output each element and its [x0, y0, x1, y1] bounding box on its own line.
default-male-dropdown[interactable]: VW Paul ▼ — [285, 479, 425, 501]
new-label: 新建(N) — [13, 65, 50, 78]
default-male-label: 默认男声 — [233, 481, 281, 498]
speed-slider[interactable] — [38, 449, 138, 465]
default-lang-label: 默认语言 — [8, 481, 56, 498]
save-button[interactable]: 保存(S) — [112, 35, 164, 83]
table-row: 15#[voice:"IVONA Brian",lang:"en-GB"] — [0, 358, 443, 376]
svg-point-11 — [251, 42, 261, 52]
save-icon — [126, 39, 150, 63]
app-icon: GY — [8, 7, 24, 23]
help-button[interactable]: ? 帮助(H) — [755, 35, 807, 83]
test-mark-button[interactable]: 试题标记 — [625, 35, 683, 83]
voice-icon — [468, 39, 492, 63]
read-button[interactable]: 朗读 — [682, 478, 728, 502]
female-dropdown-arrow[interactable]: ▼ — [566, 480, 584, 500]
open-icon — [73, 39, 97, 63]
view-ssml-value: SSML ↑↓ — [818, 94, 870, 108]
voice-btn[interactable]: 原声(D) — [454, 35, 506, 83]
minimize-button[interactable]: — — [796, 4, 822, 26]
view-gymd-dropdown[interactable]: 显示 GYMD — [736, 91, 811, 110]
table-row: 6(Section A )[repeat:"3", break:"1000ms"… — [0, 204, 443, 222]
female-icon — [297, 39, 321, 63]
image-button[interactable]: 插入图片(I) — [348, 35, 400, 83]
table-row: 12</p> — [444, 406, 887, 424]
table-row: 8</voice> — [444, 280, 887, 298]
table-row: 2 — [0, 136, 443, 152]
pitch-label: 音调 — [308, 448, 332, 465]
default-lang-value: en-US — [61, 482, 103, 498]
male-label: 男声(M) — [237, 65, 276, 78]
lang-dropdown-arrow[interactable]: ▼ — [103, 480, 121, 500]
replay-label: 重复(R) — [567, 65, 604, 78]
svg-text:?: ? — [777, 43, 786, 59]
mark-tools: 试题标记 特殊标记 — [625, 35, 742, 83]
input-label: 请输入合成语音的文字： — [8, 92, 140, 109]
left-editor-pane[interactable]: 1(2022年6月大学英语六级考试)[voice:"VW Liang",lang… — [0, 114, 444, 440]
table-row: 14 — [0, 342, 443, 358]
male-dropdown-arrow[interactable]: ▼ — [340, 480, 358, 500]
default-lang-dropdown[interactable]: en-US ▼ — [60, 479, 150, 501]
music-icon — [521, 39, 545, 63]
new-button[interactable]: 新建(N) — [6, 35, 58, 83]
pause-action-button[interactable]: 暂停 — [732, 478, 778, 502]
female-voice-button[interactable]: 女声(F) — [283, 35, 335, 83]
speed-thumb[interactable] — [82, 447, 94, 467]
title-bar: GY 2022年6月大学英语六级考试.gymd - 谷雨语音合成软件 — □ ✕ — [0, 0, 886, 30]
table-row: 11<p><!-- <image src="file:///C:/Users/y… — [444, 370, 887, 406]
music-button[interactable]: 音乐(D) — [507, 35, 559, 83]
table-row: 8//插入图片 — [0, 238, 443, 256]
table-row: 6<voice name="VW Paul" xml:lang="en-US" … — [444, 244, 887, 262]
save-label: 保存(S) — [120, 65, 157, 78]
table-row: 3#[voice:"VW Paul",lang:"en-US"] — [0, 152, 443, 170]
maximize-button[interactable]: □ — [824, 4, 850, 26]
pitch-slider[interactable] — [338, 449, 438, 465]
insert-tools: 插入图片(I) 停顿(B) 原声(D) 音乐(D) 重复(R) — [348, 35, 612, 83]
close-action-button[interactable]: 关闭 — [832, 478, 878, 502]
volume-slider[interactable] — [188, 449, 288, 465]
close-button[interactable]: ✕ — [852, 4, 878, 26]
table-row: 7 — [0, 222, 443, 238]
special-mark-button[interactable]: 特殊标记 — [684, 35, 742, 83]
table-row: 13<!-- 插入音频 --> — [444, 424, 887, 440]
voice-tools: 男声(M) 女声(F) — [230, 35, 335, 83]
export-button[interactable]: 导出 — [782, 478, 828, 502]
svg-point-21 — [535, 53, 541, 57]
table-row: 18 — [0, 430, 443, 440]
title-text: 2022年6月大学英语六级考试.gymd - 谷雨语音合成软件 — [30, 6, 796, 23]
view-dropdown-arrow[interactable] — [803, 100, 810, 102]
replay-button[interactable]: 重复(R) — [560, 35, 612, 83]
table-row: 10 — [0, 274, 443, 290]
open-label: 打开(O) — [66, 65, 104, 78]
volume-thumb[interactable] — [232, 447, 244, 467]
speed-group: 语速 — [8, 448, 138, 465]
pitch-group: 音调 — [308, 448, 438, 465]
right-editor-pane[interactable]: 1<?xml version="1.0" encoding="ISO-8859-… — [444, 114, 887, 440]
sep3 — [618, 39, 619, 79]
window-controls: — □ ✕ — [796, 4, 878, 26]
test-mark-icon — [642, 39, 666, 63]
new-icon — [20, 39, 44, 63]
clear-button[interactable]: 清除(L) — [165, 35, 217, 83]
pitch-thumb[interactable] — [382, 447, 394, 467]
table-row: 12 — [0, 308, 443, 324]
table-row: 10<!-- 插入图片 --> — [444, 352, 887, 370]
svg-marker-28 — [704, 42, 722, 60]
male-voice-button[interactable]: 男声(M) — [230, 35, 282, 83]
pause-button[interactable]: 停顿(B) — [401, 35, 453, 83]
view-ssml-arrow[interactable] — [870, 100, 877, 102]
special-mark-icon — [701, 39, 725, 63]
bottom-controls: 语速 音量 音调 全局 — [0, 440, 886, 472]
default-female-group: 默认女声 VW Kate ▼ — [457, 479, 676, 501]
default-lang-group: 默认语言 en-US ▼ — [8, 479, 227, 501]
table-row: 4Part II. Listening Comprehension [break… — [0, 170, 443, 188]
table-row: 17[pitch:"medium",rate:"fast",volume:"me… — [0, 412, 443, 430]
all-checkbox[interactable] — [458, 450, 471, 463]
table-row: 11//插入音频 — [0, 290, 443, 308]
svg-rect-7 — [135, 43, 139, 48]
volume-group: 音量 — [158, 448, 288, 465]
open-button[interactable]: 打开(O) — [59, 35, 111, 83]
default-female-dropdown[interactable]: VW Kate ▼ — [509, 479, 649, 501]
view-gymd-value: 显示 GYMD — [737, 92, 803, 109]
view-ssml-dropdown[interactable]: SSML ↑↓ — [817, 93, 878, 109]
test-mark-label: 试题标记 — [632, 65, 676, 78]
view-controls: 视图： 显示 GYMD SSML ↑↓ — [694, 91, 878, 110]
------------------------------------------------------------
### [Task to carry out]
Of the lines in the data, report each one containing the string "test".

### [Answer box]
test-mark-button[interactable]: 试题标记 — [625, 35, 683, 83]
test-mark-icon — [642, 39, 666, 63]
test-mark-label: 试题标记 — [632, 65, 676, 78]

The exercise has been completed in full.